March 10, 2004 Matthew 27:41-44
In the same way the chief priests, the teachers of the law and the elders mocked him. 42 “He saved others,” they said, “but he can’t save himself! He’s the King of Israel! Let him come down now from the cross, and we will believe in him. 43 He trusts in God. Let God rescue him now if he wants him, for he said, ‘I am the Son of God.’” 44 In the same way the robbers who were crucified with him also heaped insults on him.
Paul once told the Corinthians that no matter how many promises God has made, they are “Yes” in Christ. (2 Co 1:20) First of all, our God is a God who loves promising us things. He loves to encourage our faith and hope in life by promising us eternal life and salvation. But every promise comes at a cost. In the children’s story of the Pied Piper of Hamelin, the mayor of the city promised the piper 1,000 pieces of gold to deliver the city from a plague of rats. But then when the Piper had delivered his side of the bargain, the mayor didn’t want to give him a thousand pieces of gold, but only fifty. God is different. Not only does He love to promise us things, but He loves it even more when He can make good on his promises. As Paul told the Corinthians, His promises are all made complete in Christ. So when we come to Him through faith in Christ - He loves saying “yes.” Not only CAN He, but He even wants to do things for us, and He can’t wait to do even more than we ask for. This is evident when you think of the story of Ahaz and Isaiah. Isaiah promised a victory and then he said, “Ask the LORD your God for a sign, whether in the deepest depths or in the highest heights.”
(Is 7:11) He wanted to do anything Ahaz asked for to show him that He would make good on His promise.
We can understand this in earthly terms, when we look at the relationship between a child and a parent. Sometimes I get home from work and I am already drained. But when I get home, it seems my children have just drunk three liters of Pepsi and are jumping off the walls. They say, “dad, can we play catch?
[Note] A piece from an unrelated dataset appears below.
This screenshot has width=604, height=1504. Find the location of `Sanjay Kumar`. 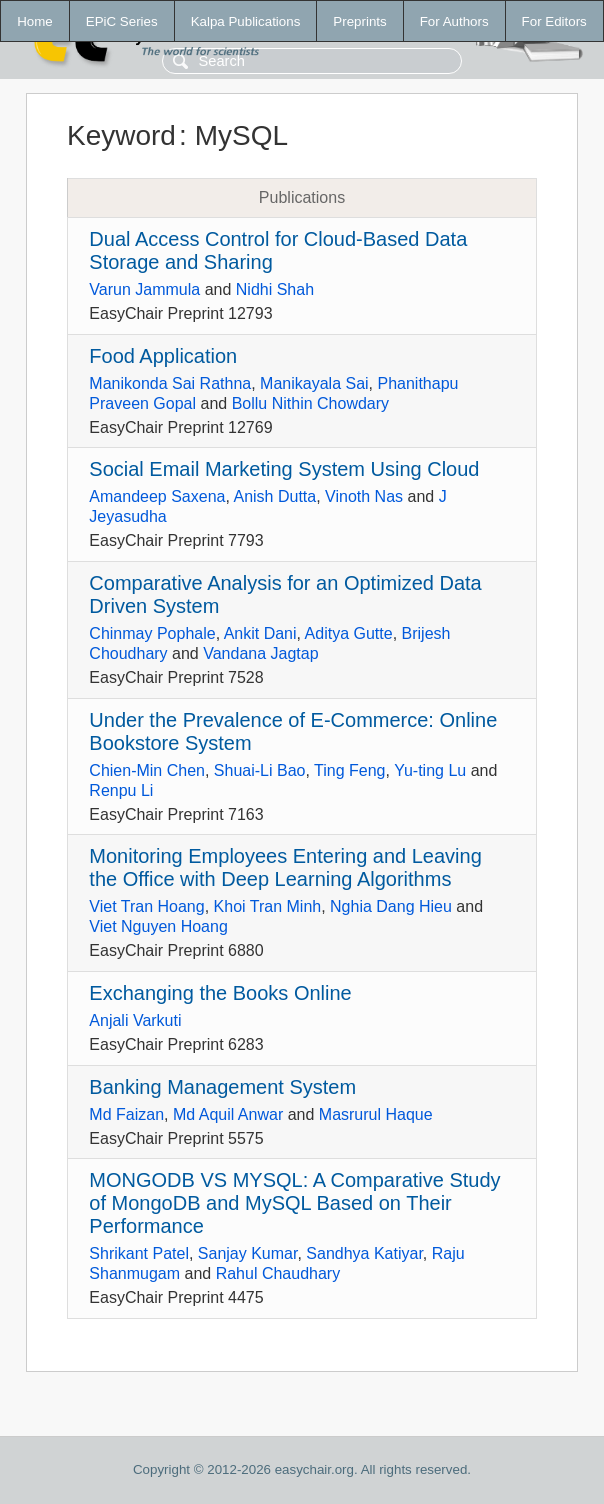

Sanjay Kumar is located at coordinates (248, 1253).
Let’s play monster!” It’s not that I don’t love them, it’s just that I don’t have the energy. Sometimes we just have to say no, and we don’t like it. This is true of adults working with adults also. Maybe a friend needs a favor - you want to help - but you just don’t have the time. You hate to say it, but you have to admit, “I can’t.”
God never has to say that. He never runs out of energy. He never is given too much to do. But in the text for today, that’s what the Sanhedrin were telling God. They said to Jesus, “he saved others, but he CAN’T save Himself.” What did they mean by this? How would Jesus react? Today we’ll find out that the Sanhedrin was inadvertently -
Speaking the Humble Truth
I. The first truth - he saved others.
He saved others. That’s the truth. That’s what the Sanhedrin admitted. They couldn’t deny it. They’d seen Lazarus walking and talking. Everyone knew he was dead. Jesus saved him - there was no doubt about it. They had also seen the blind given sight, demons come screeching out of people, and many other miracles. There was no denying it. So the Sanhedrin said to Jesus - “ “He saved others,” they said, “but he can’t save himself! He’s the King of Israel! Let him come down now from the cross, and we will believe in him.